Here are some helpful questions to ask your parents during the conversation:

  1. Do you have a durable power of attorney for both financial and healthcare?
  2. Do you have a will and/or trust?
  3. What are your end of life wishes? Are they documented in a living will or advanced directive?
  4. Where do you keep all your estate documents?
  5. Do you have an attorney and if so, how can we contact him or her?
  6. Do you have long-term health care insurance? If so, what does it cover and where is the policy?
  7. Is your funeral planned? Do you have pre-paid funeral and/or burial arrangements, and if so, where do you store that information?
  8. Do you have a list of your bank accounts and investments?
  9. Who are the doctors that you visit regularly or for specialty care?
  10. What benefits are you currently receiving or will be receiving in the future, including Social Security, pension or veterans benefits?

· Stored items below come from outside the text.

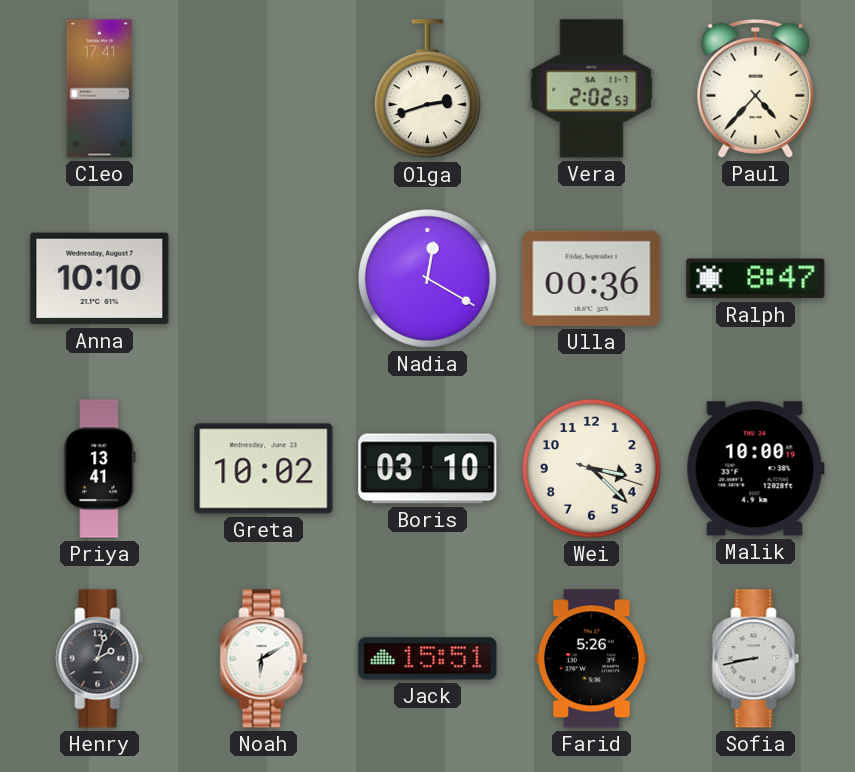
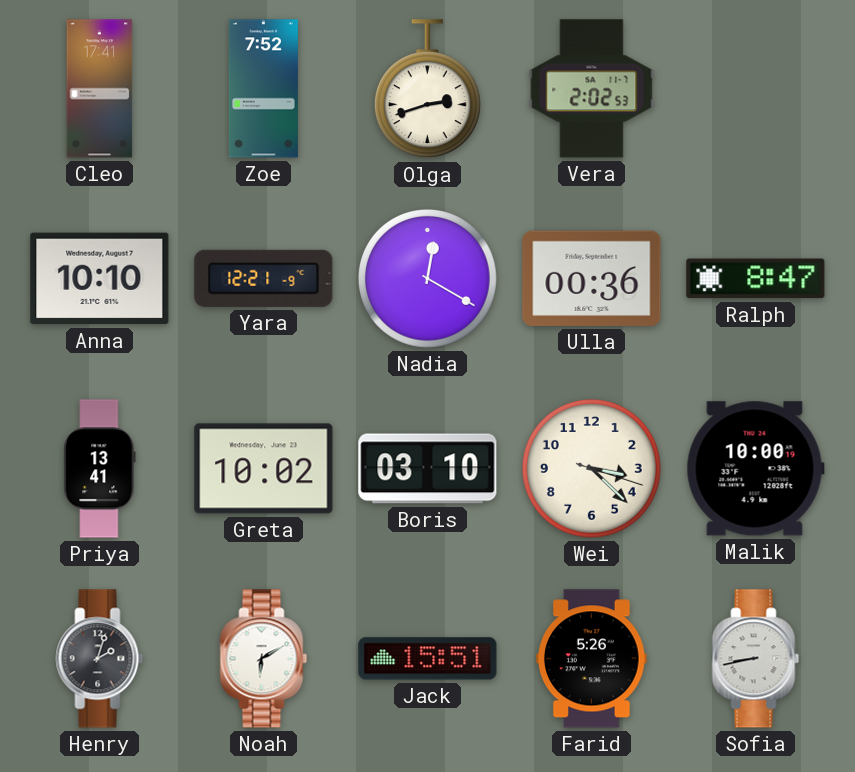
Zoe: none -> 7:52
Paul: 4:37 -> none
Yara: none -> 12:21
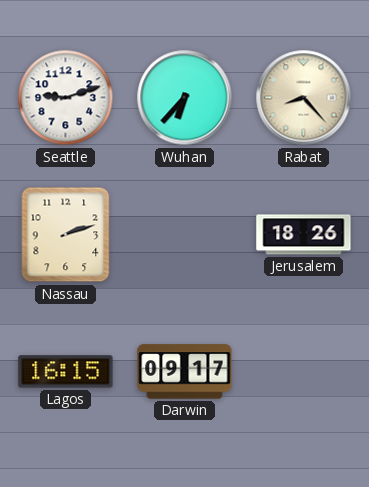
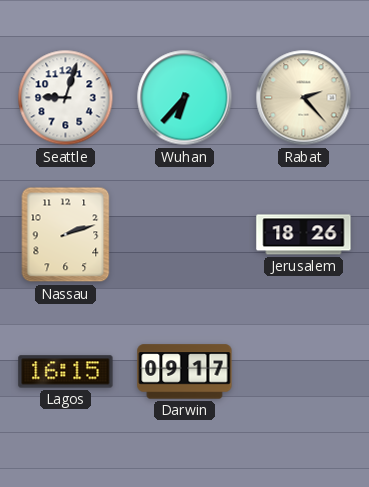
Seattle: 9:12 -> 9:03
Rabat: 8:23 -> 2:23
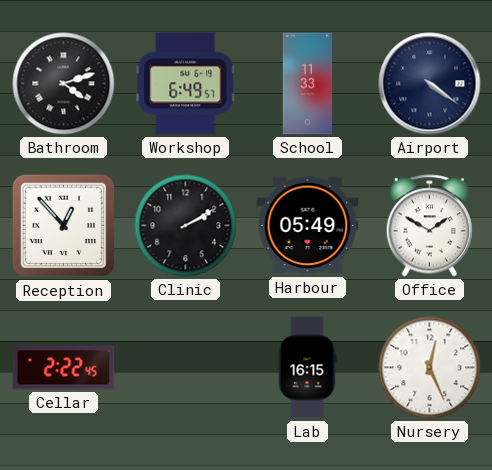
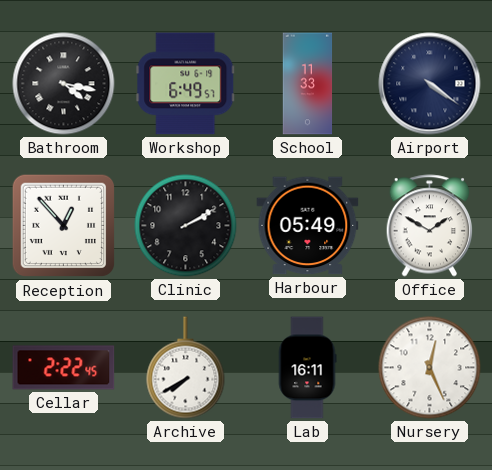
Bathroom: 4:12 -> 4:17
Archive: none -> 7:40
Lab: 16:15 -> 16:11
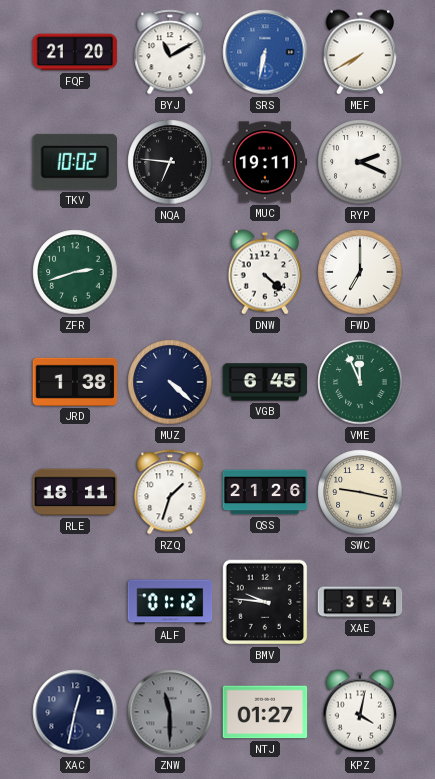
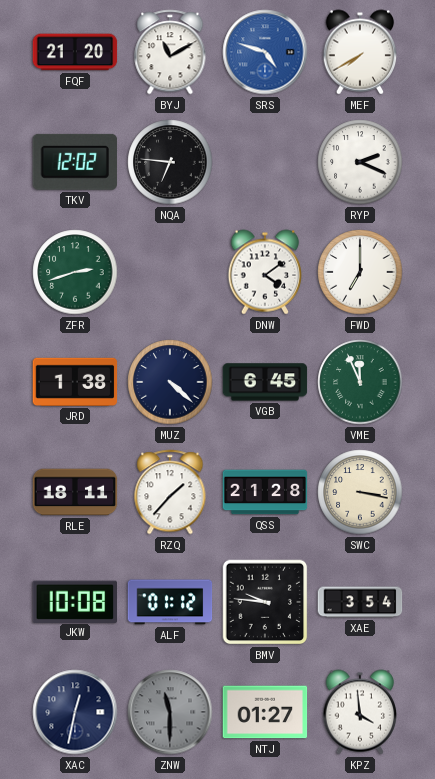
SRS: 6:32 -> 4:48
TKV: 10:02 -> 12:02
MUC: 19:11 -> none
DNW: 4:22 -> 4:09
RZQ: 1:33 -> 1:37
QSS: 21:26 -> 21:28
SWC: 9:17 -> 3:17
JKW: none -> 10:08
KPZ: 4:02 -> 3:59
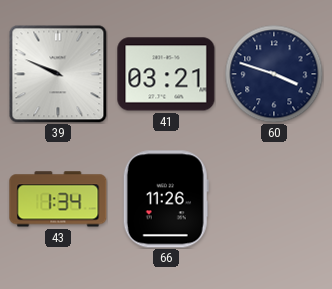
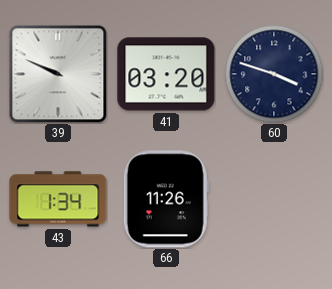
41: 03:21 -> 03:20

Resources to Help Guide Discussions About End-of-Life

There are many materials available online to help families take on these uncomfortable questions and concerns about death and dying.

The Conversation Project created a number of guides that assist people in the process of understanding and communicating their end-of-life care wishes, including Conversation Starter Kits. Another helpful tool is the Five Wishesfillable form. Created in association with of the American Bar Association’s Commission on Law and Aging, Five Wishes helps individuals and families document and discuss their preferences for end-of-life care. This document also functions as a valid advance directive in 37 states once it has been signed and witnessed.

While it’s never easy or fun to talk about end-of-life planning, these family conversations are important. Once the plans are in place for end-of-life, you and your family can concentrate on living with the peace of mind that your parents’ wishes will be understood and respected when the time comes.